Syn flood (syn Flood)
Overview: Implementations of some TCP/IP stacks can only wait for ACK messages from a limited number of computers, because they have only a limited memory buffer to create the connection, and if the buffer is filled with the initial information of the spurious connection, the server will stop responding to the next connection until the connection attempt in the buffer expires. In some implementations that create connections without restrictions, SYN flooding has a similar effect.
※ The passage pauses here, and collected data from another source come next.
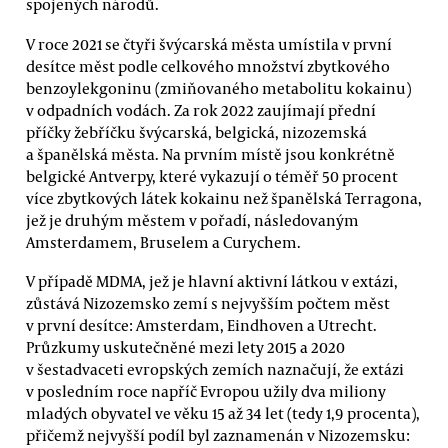
spojených národů.
V roce 2021 se čtyři švýcarská města umístila v první
desítce měst podle celkového množství zbytkového
benzoylekgoninu (zmiňovaného metabolitu kokainu)
v odpadních vodách. Za rok 2022 zaujímají přední
příčky žebříčku švýcarská, belgická, nizozemská
a španělská města. Na prvním místě jsou konkrétně
belgické Antverpy, které vykazují o téměř 50 procent
více zbytkových látek kokainu než španělská Terragona,
jež je druhým městem v pořadí, následovaným
Amsterdamem, Bruselem a Curychem.
V případě MDMA, jež je hlavní aktivní látkou v extázi,
zůstává Nizozemsko zemí s nejvyšším počtem měst
v první desítce: Amsterdam, Eindhoven a Utrecht.
Průzkumy uskutečněné mezi lety 2015 a 2020
v šestadvaceti evropských zemích naznačují, že extázi
v posledním roce napříč Evropou užily dva miliony
mladých obyvatel ve věku 15 až 34 let (tedy 1,9 procenta),
přičemž nejvyšší podíl byl zaznamenán v Nizozemsku:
Defense: Filter subsequent connections from the same host on the firewall.
The future of SYN floods is worrying, because the release of flooding does not seek to respond, so it cannot be identified from a simple high-capacity transmission.
Land attack
Overview: In a land attack, a specially crafted SYN packet whose original address and destination address are set to a server address, this will cause the receiving server to send an syn-ack message to its own address, which sends back an ACK message and creates an empty connection. Each such connection will remain until the timeout is exceeded, and the response to the land attack is different, many UNIX implementations will crash, and NT becomes extremely slow (about five minutes).
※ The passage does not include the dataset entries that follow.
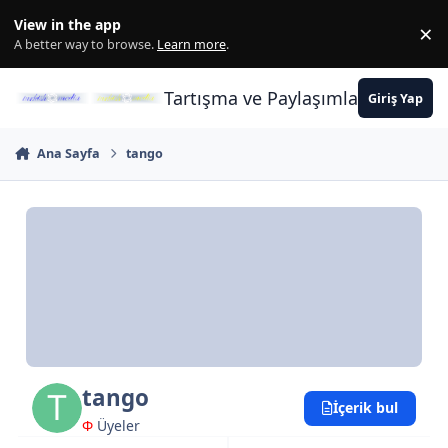
İçeriğe atla
View in the app
×
Di
A better way to browse.
Learn more
.
Tartışma ve Paylaşımların Merkez
Giriş Yap
Ana Sayfa
tango
tango
İçerik bul
Φ
Üyeler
Defense: Make the latest patches, or configure them in a firewall, and filter out the internal source addresses that are inbound on the external interface. (includes 10 domains, 127 domains, 192.168 domains, 172.16 to 172.31 domains)
Smurf attack
Overview: A simple Smurf attack occurs by using an ICMP answer request (ping) packet that sets the reply address to the broadcast address of the victim network to overwhelm the victim host, eventually causing all hosts on the network to respond to this ICMP reply request, causing the network to block, more than the ping of The flow of death floods is one or two orders of magnitude higher. More complex Smurf change the source address to a third-party victim, eventually leading to a third-party avalanche.
Defense: To prevent hackers from exploiting your network to attack others, turn off the broadcast address feature of an external router or firewall. To prevent attacks, set rules on the firewall and discard the ICMP packets.
Fraggle Attack
Overview: The Fraggle attack made a simple modification to the Smurf attack, using a UDP reply message instead of ICMP
Defense: Filter out UDP response messages on the firewall
Email bombs
Overview: E-mail bombs are one of the oldest anonymous attacks by setting up a machine that constantly sends e-mail to the same address, and attackers can run out of bandwidth on the recipient's network.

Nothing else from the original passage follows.